▸ Your objective: A single figure is required: the number of lines below that contain "anche".

══ Stored data

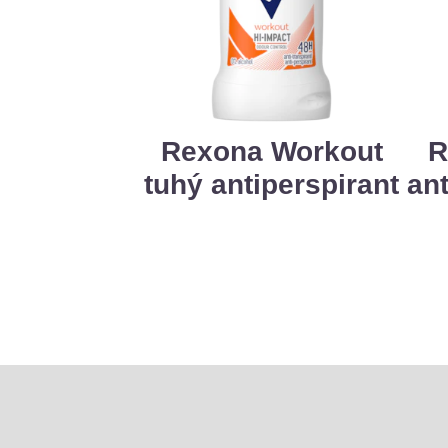
Rexona Workout
R
tuhý antiperspirant
ant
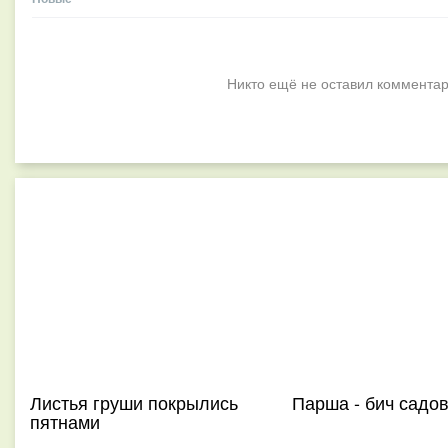
Никто ещё не оставил комментар
Листья груши покрылись
Парша - бич садо
пятнами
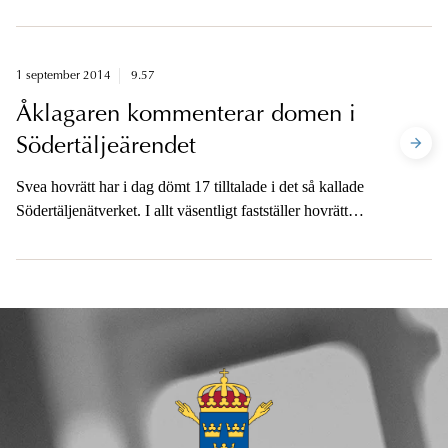
som sedan i fredags kväll är anhållen på sannolika skäl
misstänkt för mordet på en kvinna i en lägenhet i
Karlskoga i fredags.
1 september 2014
9.57
Åklagaren kommenterar domen i
Södertäljeärendet
Svea hovrätt har i dag dömt 17 tilltalade i det så kallade
Södertäljenätverket. I allt väsentligt fastställer hovrätten
de tidigare tingsrättsdomarna.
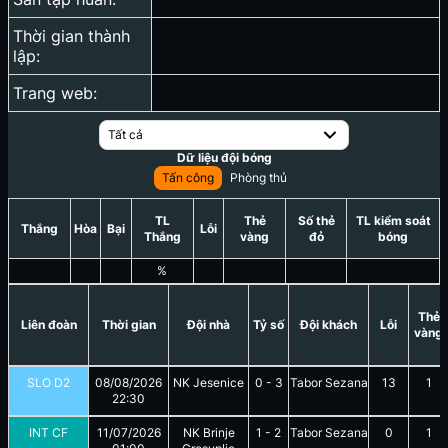
Thời gian thành
lập:
Trang web:
Tất cả
Dữ liệu đội bóng
Tấn công
Phòng thủ
TL
Thẻ
Số thẻ
TL kiểm soát
Thắng
Hòa
Bại
Lỗi
Thắng
vàng
đỏ
bóng
%
Thẻ
Liên đoàn
Thời gian
Đội nhà
Tỷ số
Đội khách
Lỗi
vàng
SLO D2
08/08/2026
NK Jesenice
0
-
3
Tabor Sezana
13
1
22:30
INT CF
11/07/2026
NK Brinje
1
-
2
Tabor Sezana
0
1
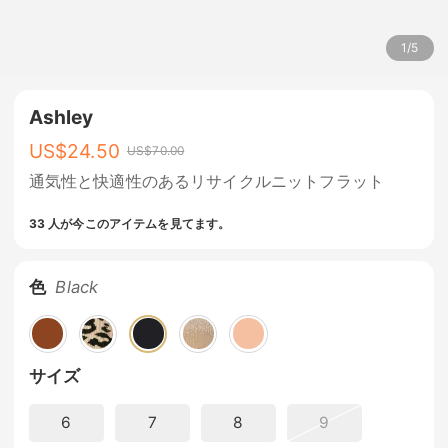
1
/
5
Ashley
US$
24.50
US$
70.00
通気性と快適性のあるリサイクルニットフラット
33 人が今このアイテムを見てます。
色
Black
サイズ
6
7
8
9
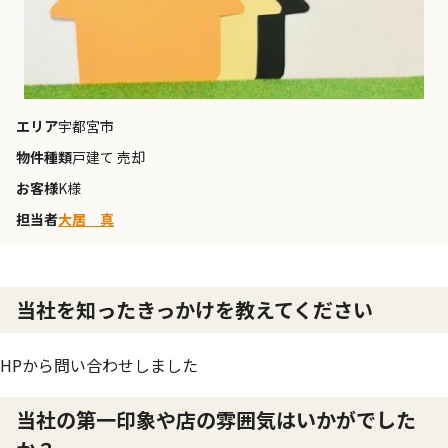
エリア
宇都宮市
物件種類
戸建て 売却
お客様
K様
担当者
大居 真
当社を知ったきっかけを教えてください
HPから問い合わせしました
当社の第一印象や店の雰囲気はいかがでした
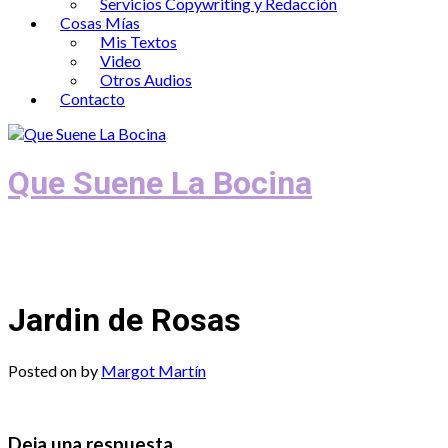
Servicios Copywriting y Redacción
Cosas Mías
Mis Textos
Video
Otros Audios
Contacto
Que Suene La Bocina
Podcast, Redacción y Copywriting by El
Recuento
Jardin de Rosas
Posted on
by
Margot Martín
Deja una respuesta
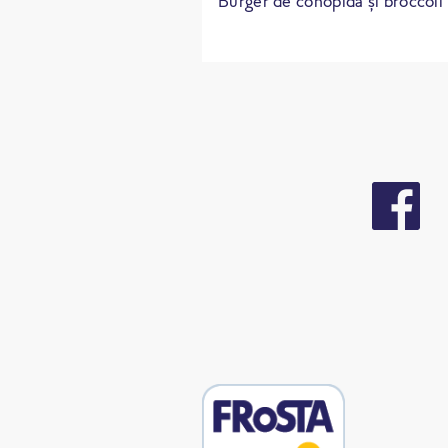
Burger de conopidă și broccoli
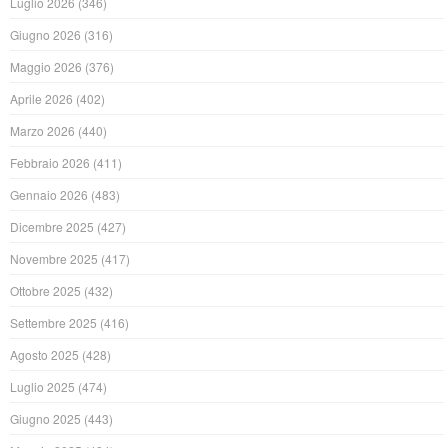
Luglio 2026
(346)
Giugno 2026
(316)
Maggio 2026
(376)
Aprile 2026
(402)
Marzo 2026
(440)
Febbraio 2026
(411)
Gennaio 2026
(483)
Dicembre 2025
(427)
Novembre 2025
(417)
Ottobre 2025
(432)
Settembre 2025
(416)
Agosto 2025
(428)
Luglio 2025
(474)
Giugno 2025
(443)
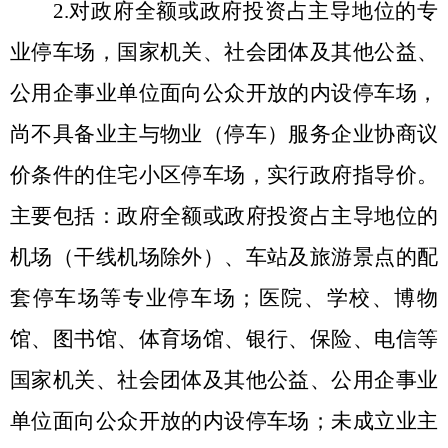
2.对政府全额或政府投资占主导地位的专
业停车场，国家机关、社会团体及其他公益、
公用企事业单位面向公众开放的内设停车场，
尚不具备业主与物业（停车）服务企业协商议
价条件的住宅小区停车场，
实行政府指导价
。
主要包括：政府全额或政府投资占主导地位的
机场（干线机场除外）、车站及旅游景点的配
套停车场等专业停车场；医院、学校、博物
馆、图书馆、体育场馆、银行、保险、电信等
国家机关、社会团体及其他公益、公用企事业
单位面向公众开放的内设停车场；未成立业主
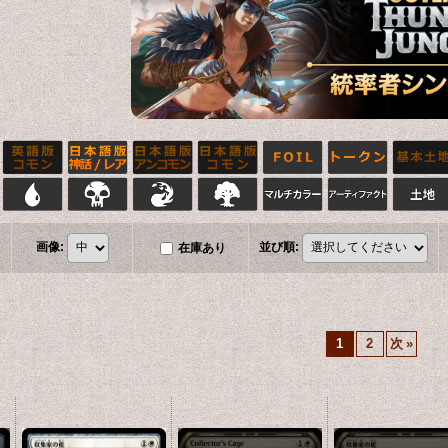
画像
:
並び順
:
在庫あり
1
2
次
»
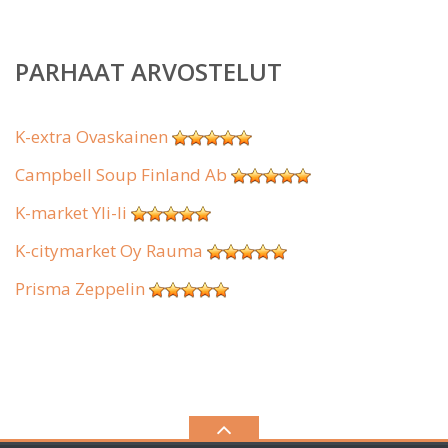
PARHAAT ARVOSTELUT
K-extra Ovaskainen
Campbell Soup Finland Ab
K-market Yli-Ii
K-citymarket Oy Rauma
Prisma Zeppelin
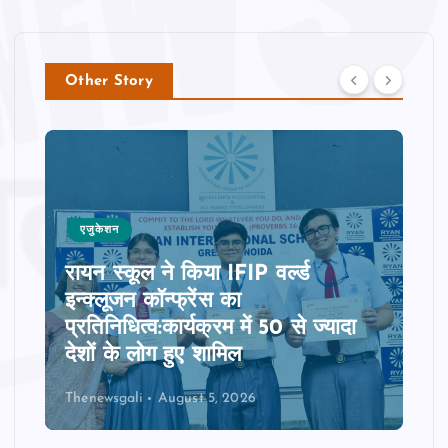
Other Story
एजुकेशन
रायन स्‍कूल ने किया IFIP वर्ल्ड
इन्क्लूजन कॉन्फ्रेंस का
प्रतिनिधित्‍व:कार्यक्रम में 50 से ज्‍यादा
देशों के लोग हुए शामिल
Thenewsgali
August 5, 2026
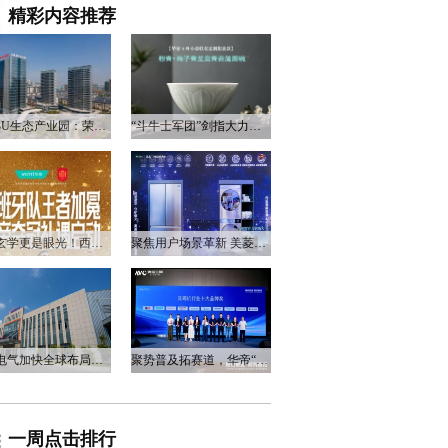
精彩内容推荐
衡阳3U生态产业园：荣电集团的政企合作新答卷
“斗牛士军团”剑指大力神杯，华帝以“一瓷一金”静候荣光
不止玄学更是眼光！西班牙队夺冠，华帝火速官宣启动兑奖福利
聚焦用户场景革新 美菱产品创新打造差异化居家体验
万和电气加快全球布局，海外营收占比升至四成
聚势普及拓赛道，华帝“亮剑”洗碗机峰会，破局存量换新
一周点击排行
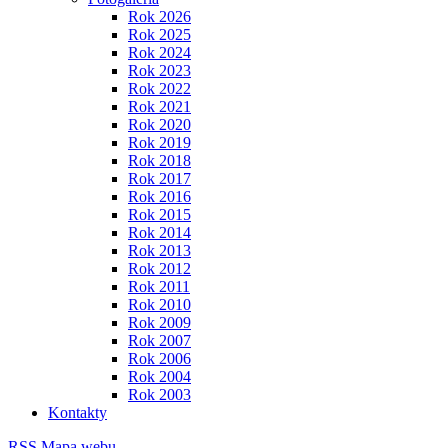
Rok 2026
Rok 2025
Rok 2024
Rok 2023
Rok 2022
Rok 2021
Rok 2020
Rok 2019
Rok 2018
Rok 2017
Rok 2016
Rok 2015
Rok 2014
Rok 2013
Rok 2012
Rok 2011
Rok 2010
Rok 2009
Rok 2007
Rok 2006
Rok 2004
Rok 2003
Kontakty
RSS
Mapa webu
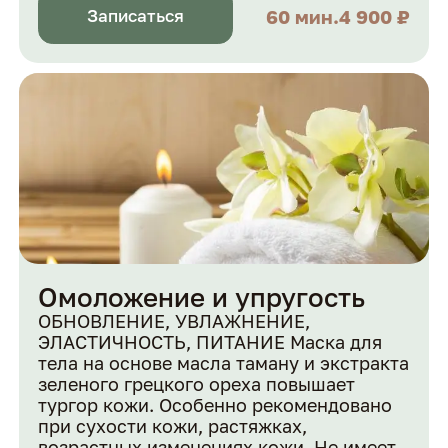
60 мин.
4 900 ₽
Записаться
Омоложение и упругость
ОБНОВЛЕНИЕ, УВЛАЖНЕНИЕ,
ЭЛАСТИЧНОСТЬ, ПИТАНИЕ Маска для
тела на основе масла таману и экстракта
зеленого грецкого ореха повышает
тургор кожи. Особенно рекомендовано
при сухости кожи, растяжках,
возрастных изменениях кожи. Не имеет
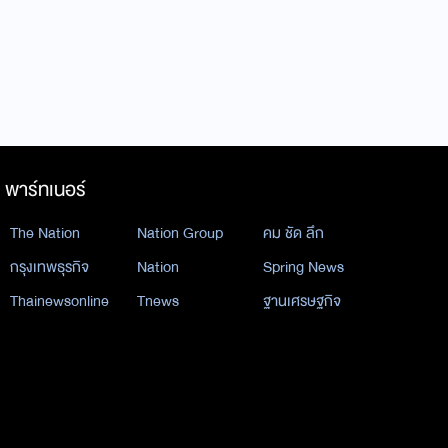
พาร์ทเนอร์
The Nation
Nation Group
คม ชัด ลึก
กรุงเทพธุรกิจ
Nation
Spring News
Thainewsonline
Tnews
ฐานเศรษฐกิจ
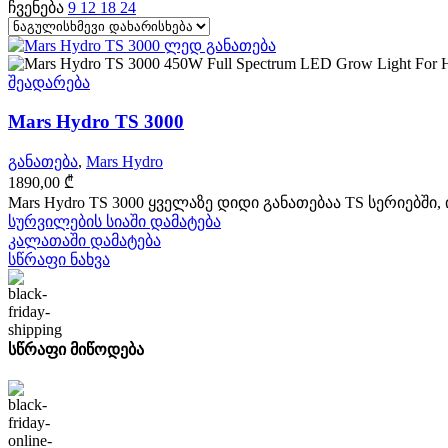
ჩვენება
9
12
18
24
შეადარება
Mars Hydro TS 3000
განათება
,
Mars Hydro
1890,00
₾
Mars Hydro TS 3000 ყველაზე დიდი განათებაა TS სერიებში
სურვილების სიაში დამატება
კალათაში დამატება
სწრაფი ნახვა
სწრაფი მიწოდება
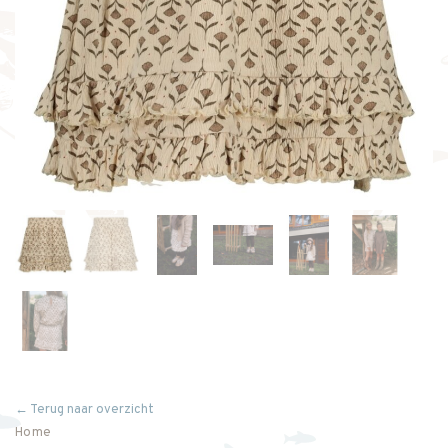
← Terug naar overzicht
Home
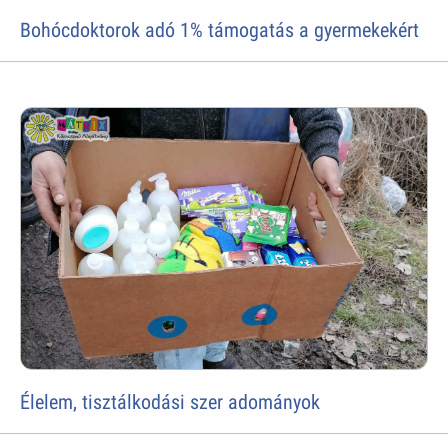
Bohócdoktorok adó 1% támogatás a gyermekekért
Élelem, tisztálkodási szer adományok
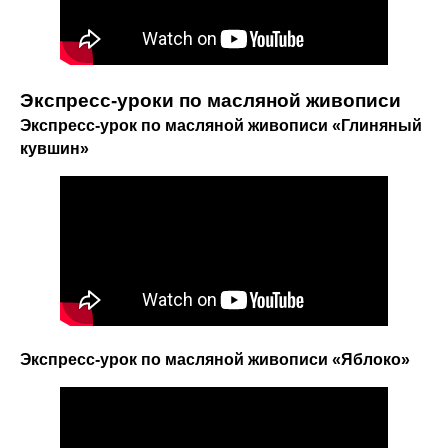
Экспресс-уроки по масляной живописи
Экспресс-урок по масляной живописи «Глиняный
кувшин»
Экспресс-урок по масляной живописи «Яблоко»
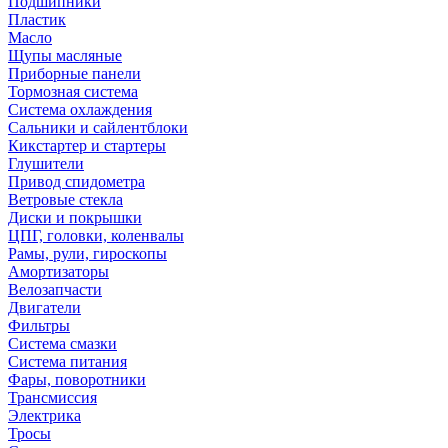
Подшипники
Пластик
Масло
Щупы масляные
Приборные панели
Тормозная система
Система охлаждения
Сальники и сайлентблоки
Кикстартер и стартеры
Глушители
Привод спидометра
Ветровые стекла
Диски и покрышки
ЦПГ, головки, коленвалы
Рамы, рули, гироскопы
Амортизаторы
Велозапчасти
Двигатели
Фильтры
Система смазки
Система питания
Фары, поворотники
Трансмиссия
Электрика
Тросы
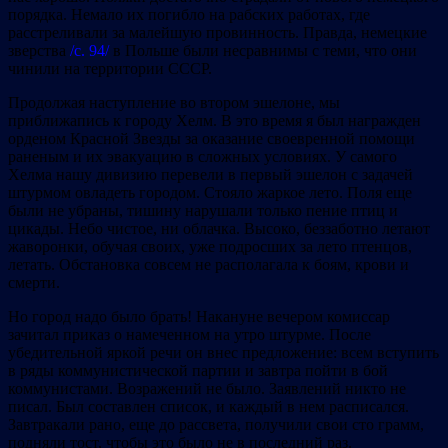
порядка. Немало их погибло на рабских работах, где
расстреливали за малейшую провинность. Правда, немецкие
зверства
/с. 94/
в Польше были несравнимы с теми, что они
чинили на территории СССР.
Продолжая наступление во втором эшелоне, мы
приближапись к городу Хелм. В это время я был награжден
орденом Красной Звезды за оказание своевренной помощи
раненым и их эвакуацию в сложных условиях. У самого
Хелма нашу дивизию перевели в первый эшелон с задачей
штурмом овладеть городом. Стояло жаркое лето. Поля еще
были не убраны, тишину нарушали только пение птиц и
цикады. Небо чистое, ни облачка. Высоко, беззаботно летают
жаворонки, обучая своих, уже подросших за лето птенцов,
летать. Обстановка совсем не располагала к боям, крови и
смерти.
Но город надо было брать! Накануне вечером комиссар
зачитал приказ о намеченном на утро штурме. После
убедительной яркой речи он внес предложение: всем вступить
в ряды коммунистической партии и завтра пойти в бой
коммунистами. Возражений не было. Заявлений никто не
писал. Был составлен список, и каждый в нем расписался.
Завтракали рано, еще до рассвета, получили свои сто грамм,
подняли тост, чтобы это было не в последний раз.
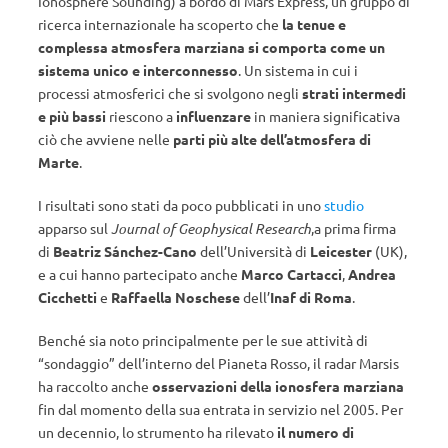
Ionosphere Sounding) a bordo di Mars Express, un gruppo di
ricerca internazionale ha scoperto che
la tenue e
complessa atmosfera marziana si comporta come un
sistema unico e interconnesso
. Un sistema in cui i
processi atmosferici che si svolgono negli
strati intermedi
e più bassi
riescono a
influenzare
in maniera significativa
ciò che avviene nelle
parti più alte dell’atmosfera di
Marte
.
I risultati sono stati da poco pubblicati in uno
studio
apparso sul
Journal of Geophysical Research
,a prima firma
di
Beatriz Sánchez-Cano
dell’Università di
Leicester
(UK),
e a cui hanno partecipato anche
Marco Cartacci
,
Andrea
Cicchetti
e
Raffaella Noschese
dell’
Inaf di Roma
.
Benché sia noto principalmente per le sue attività di
“sondaggio” dell’interno del Pianeta Rosso, il radar Marsis
ha raccolto anche
osservazioni della ionosfera marziana
fin dal momento della sua entrata in servizio nel 2005. Per
un decennio, lo strumento ha rilevato
il numero di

════

▸ The completed task: 2